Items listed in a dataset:
* * *

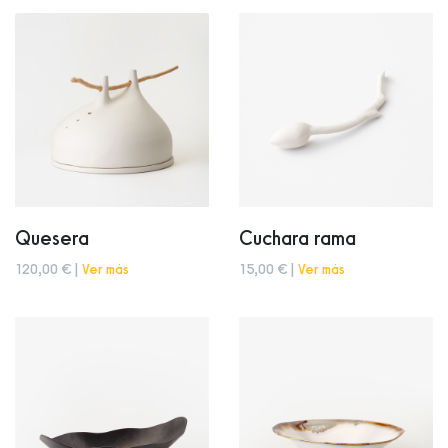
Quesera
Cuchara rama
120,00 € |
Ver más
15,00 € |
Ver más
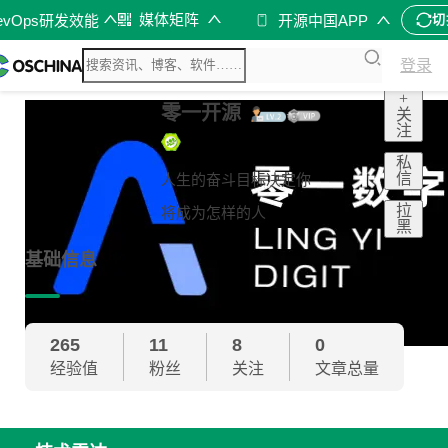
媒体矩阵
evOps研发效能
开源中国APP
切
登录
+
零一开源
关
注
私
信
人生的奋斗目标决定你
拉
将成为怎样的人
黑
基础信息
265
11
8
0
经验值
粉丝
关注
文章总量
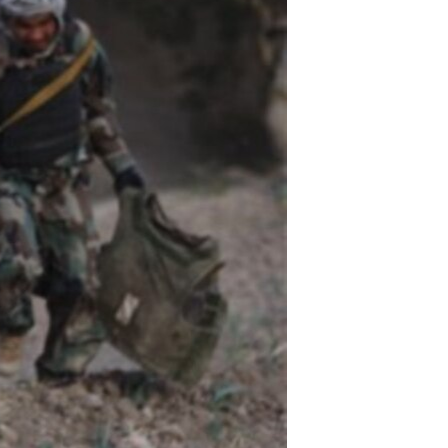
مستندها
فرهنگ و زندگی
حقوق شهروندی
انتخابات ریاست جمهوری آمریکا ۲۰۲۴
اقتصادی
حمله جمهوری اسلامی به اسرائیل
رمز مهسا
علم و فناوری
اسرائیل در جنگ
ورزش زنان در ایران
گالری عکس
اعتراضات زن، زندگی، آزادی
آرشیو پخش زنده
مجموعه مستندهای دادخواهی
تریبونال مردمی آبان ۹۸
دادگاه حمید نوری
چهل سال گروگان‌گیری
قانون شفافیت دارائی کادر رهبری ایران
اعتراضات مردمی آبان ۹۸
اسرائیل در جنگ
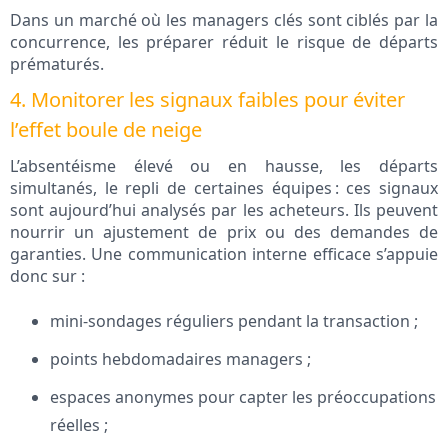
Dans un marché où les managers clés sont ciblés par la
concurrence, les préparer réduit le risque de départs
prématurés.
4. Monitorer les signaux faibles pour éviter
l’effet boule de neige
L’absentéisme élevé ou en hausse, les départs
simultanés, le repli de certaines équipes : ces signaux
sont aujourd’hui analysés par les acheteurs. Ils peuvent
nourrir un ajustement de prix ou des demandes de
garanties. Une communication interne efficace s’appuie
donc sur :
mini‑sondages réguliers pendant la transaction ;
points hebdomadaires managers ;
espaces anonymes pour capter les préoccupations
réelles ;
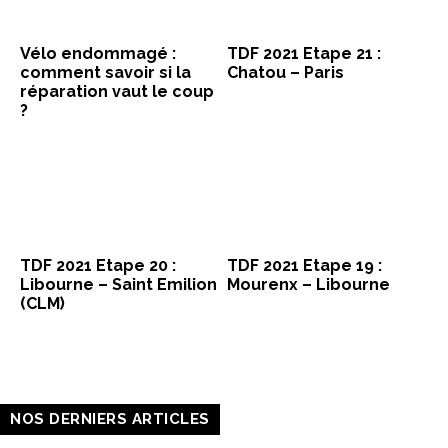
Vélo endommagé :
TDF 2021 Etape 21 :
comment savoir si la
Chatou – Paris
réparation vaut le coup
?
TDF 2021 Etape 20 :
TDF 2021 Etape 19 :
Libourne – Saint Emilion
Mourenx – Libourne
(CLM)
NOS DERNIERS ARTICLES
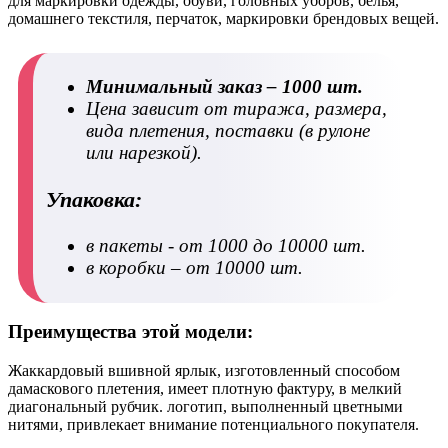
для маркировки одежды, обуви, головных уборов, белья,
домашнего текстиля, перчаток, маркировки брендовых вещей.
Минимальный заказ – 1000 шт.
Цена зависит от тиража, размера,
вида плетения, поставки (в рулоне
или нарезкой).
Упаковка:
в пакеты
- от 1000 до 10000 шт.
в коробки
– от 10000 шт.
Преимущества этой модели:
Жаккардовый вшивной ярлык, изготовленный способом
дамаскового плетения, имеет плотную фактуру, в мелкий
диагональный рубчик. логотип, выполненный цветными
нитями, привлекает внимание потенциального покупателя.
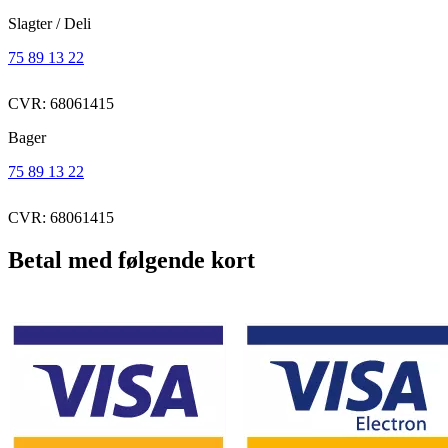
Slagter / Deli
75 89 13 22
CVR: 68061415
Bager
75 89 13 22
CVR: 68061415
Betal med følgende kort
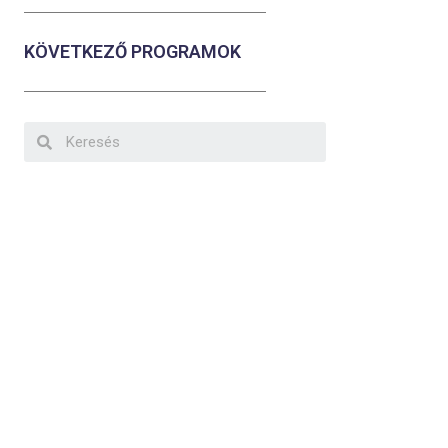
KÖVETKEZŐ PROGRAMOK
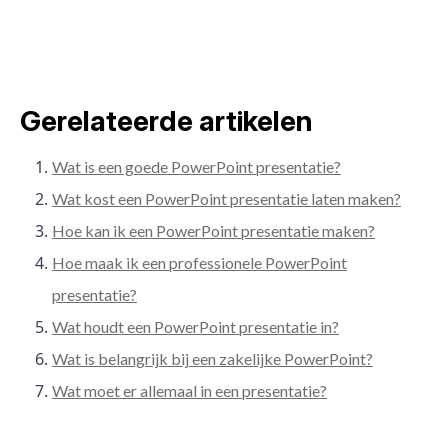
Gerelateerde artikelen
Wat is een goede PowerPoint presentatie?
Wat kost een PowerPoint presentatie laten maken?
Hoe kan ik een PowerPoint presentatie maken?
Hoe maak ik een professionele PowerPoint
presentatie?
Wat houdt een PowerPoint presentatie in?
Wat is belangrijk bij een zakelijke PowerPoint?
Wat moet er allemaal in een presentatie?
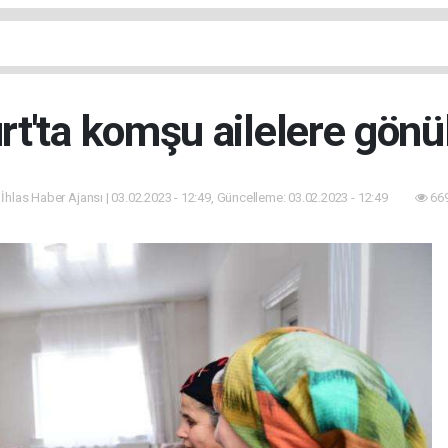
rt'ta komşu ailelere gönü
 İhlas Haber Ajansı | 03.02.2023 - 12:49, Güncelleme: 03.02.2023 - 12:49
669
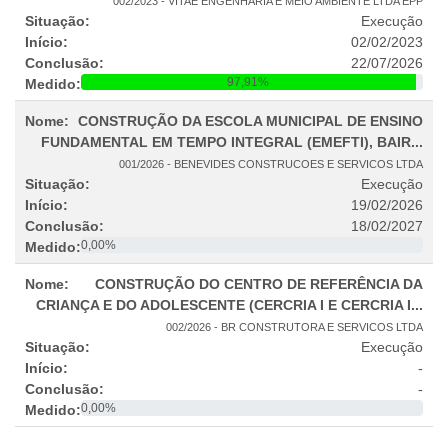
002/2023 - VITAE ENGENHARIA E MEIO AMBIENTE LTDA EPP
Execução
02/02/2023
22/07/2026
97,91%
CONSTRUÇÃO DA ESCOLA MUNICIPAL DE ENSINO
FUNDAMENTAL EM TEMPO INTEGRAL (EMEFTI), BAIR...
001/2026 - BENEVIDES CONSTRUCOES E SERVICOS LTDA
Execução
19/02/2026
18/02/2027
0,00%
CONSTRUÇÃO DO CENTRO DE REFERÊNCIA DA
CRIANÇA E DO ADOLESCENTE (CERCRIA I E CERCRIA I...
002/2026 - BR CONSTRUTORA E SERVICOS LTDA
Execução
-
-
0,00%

* * *

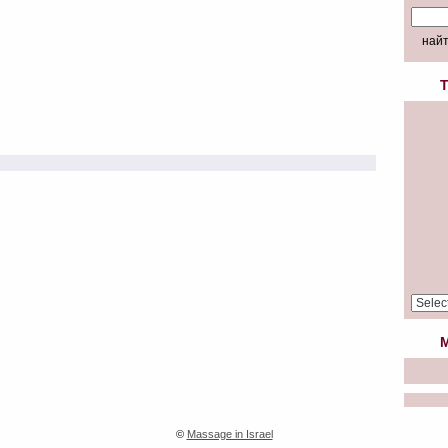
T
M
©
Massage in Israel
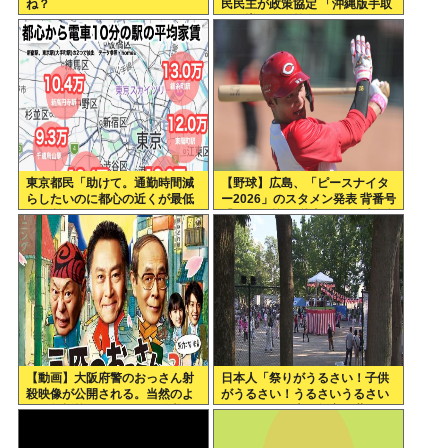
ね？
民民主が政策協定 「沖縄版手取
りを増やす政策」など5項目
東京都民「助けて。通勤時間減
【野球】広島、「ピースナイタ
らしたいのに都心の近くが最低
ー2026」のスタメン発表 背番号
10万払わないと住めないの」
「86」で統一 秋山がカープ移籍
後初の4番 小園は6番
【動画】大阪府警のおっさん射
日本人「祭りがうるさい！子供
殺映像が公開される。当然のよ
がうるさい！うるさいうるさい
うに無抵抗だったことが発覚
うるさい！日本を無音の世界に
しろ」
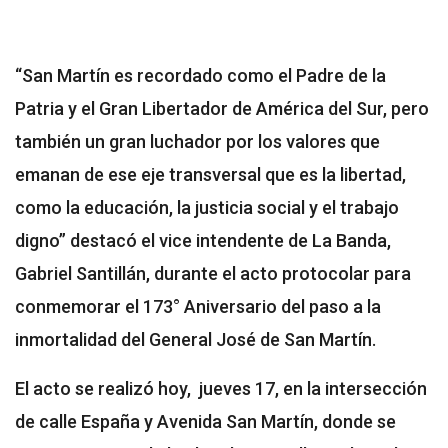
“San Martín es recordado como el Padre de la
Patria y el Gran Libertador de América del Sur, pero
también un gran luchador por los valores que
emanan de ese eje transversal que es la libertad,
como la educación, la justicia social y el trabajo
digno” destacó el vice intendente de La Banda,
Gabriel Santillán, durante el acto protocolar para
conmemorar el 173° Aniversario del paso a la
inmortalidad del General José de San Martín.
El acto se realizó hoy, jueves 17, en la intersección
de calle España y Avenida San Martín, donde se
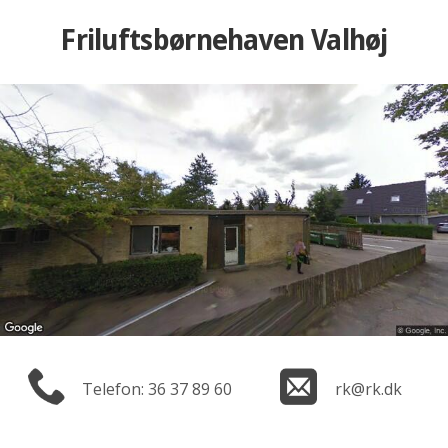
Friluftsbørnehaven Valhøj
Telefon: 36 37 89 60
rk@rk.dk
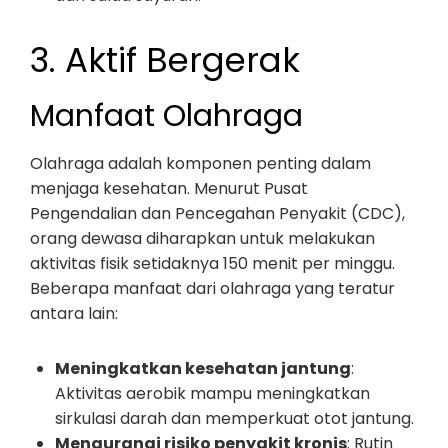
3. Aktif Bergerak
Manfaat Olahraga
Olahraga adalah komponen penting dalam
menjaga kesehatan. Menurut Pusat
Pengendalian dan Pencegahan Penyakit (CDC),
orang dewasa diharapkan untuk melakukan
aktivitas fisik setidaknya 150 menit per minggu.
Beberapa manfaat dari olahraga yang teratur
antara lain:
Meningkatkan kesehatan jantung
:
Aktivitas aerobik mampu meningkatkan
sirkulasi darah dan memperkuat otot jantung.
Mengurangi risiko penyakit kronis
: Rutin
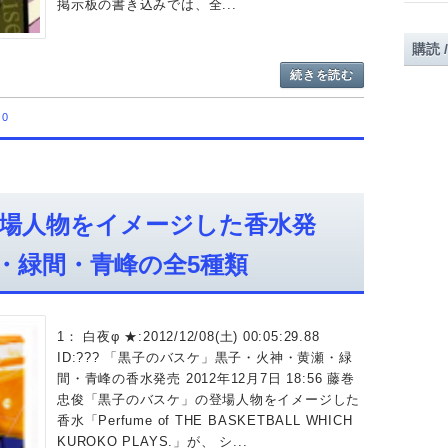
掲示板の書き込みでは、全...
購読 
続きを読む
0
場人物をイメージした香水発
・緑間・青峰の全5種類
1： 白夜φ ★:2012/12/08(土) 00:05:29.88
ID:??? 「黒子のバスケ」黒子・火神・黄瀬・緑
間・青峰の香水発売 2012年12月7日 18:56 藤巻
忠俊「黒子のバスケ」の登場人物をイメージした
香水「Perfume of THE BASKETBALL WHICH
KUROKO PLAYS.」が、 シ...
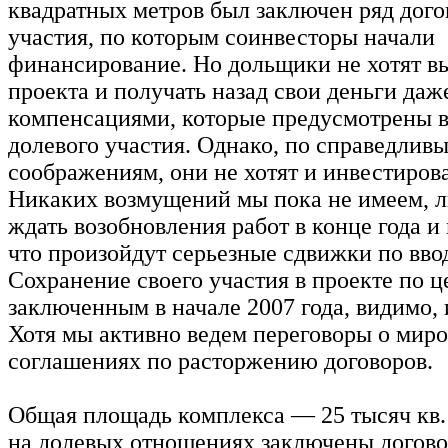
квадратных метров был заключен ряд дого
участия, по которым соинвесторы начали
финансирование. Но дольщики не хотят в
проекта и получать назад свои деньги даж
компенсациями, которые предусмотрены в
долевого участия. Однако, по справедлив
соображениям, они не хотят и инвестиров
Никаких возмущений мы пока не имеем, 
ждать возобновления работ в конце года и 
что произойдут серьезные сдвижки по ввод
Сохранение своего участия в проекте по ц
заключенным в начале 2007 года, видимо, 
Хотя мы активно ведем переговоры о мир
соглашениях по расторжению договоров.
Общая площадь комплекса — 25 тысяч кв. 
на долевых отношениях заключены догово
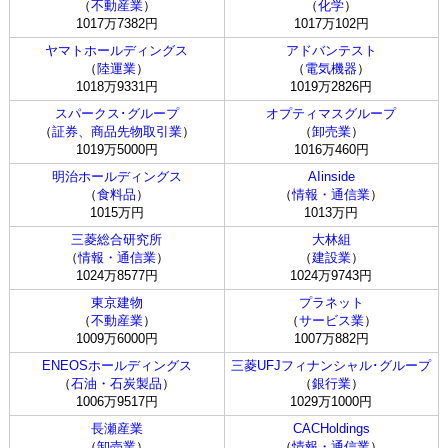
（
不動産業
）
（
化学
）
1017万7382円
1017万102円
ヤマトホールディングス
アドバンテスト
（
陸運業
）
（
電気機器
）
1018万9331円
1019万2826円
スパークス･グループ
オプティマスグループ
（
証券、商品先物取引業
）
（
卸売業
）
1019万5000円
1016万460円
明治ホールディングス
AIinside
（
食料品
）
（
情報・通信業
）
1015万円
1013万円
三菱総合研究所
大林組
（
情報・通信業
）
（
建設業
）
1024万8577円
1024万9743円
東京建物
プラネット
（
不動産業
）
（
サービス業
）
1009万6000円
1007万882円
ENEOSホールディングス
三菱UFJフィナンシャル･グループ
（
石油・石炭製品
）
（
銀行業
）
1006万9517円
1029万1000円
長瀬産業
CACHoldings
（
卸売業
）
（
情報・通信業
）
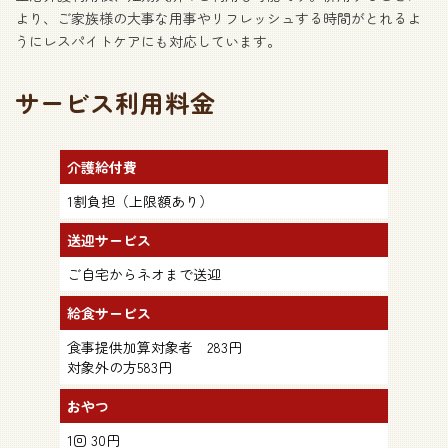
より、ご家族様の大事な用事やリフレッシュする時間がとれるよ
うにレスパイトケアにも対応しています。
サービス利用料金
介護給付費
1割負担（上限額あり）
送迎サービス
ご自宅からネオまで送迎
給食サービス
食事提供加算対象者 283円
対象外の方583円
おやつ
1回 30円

* * *

▶ [What to work on]: Go back to the lines above and output, exactly as they stand, the ones from the line containing "Cuchara rama" to the line containing "4. Monitorer les signaux faibles pour éviter". Leave all pictures behind.

▶ [Solution]:
Cuchara rama
120,00 € |
Ver más
15,00 € |
Ver más
媒体矩阵
evOps研发效能
开源中国APP
切
登录
+
零一开源
关
注
私
信
人生的奋斗目标决定你
拉
将成为怎样的人
黑
基础信息
265
11
8
0
经验值
粉丝
关注
文章总量
مستندها
فرهنگ و زندگی
حقوق شهروندی
انتخابات ریاست جمهوری آمریکا ۲۰۲۴
اقتصادی
حمله جمهوری اسلامی به اسرائیل
رمز مهسا
علم و فناوری
اسرائیل در جنگ
ورزش زنان در ایران
گالری عکس
اعتراضات زن، زندگی، آزادی
آرشیو پخش زنده
مجموعه مستندهای دادخواهی
تریبونال مردمی آبان ۹۸
دادگاه حمید نوری
چهل سال گروگان‌گیری
قانون شفافیت دارائی کادر رهبری ایران
اعتراضات مردمی آبان ۹۸
اسرائیل در جنگ
Dans un marché où les managers clés sont ciblés par la
concurrence, les préparer réduit le risque de départs
prématurés.
4. Monitorer les signaux faibles pour éviter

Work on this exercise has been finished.